:: TRY IT ::
Although the records contain pictures, only their text should be reproduced, exactly as written.

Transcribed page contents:

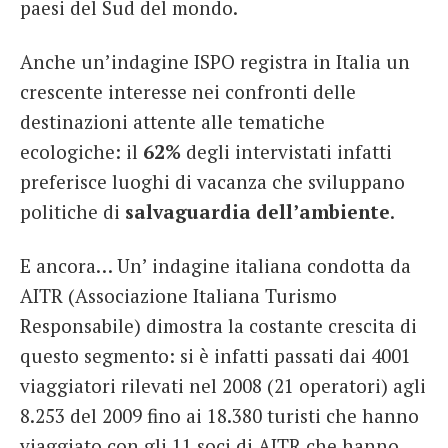
paesi del Sud del mondo.
Anche un’indagine ISPO registra in Italia un
crescente interesse nei confronti delle
destinazioni attente alle tematiche
ecologiche: il
62%
degli intervistati infatti
preferisce luoghi di vacanza che sviluppano
politiche di
salvaguardia dell’ambiente
.
E ancora… Un’ indagine italiana condotta da
AITR (Associazione Italiana Turismo
Responsabile) dimostra la costante crescita di
questo segmento: si è infatti passati dai 4001
viaggiatori rilevati nel 2008 (21 operatori) agli
8.253 del 2009 fino ai 18.380 turisti che hanno
viaggiato con gli 11 soci di AITR che hanno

:: RESULT ::
paesi del Sud del mondo.
Anche un’indagine ISPO registra in Italia un
crescente interesse nei confronti delle
destinazioni attente alle tematiche
ecologiche: il
62%
degli intervistati infatti
preferisce luoghi di vacanza che sviluppano
politiche di
salvaguardia dell’ambiente
.
E ancora… Un’ indagine italiana condotta da
AITR (Associazione Italiana Turismo
Responsabile) dimostra la costante crescita di
questo segmento: si è infatti passati dai 4001
viaggiatori rilevati nel 2008 (21 operatori) agli
8.253 del 2009 fino ai 18.380 turisti che hanno
viaggiato con gli 11 soci di AITR che hanno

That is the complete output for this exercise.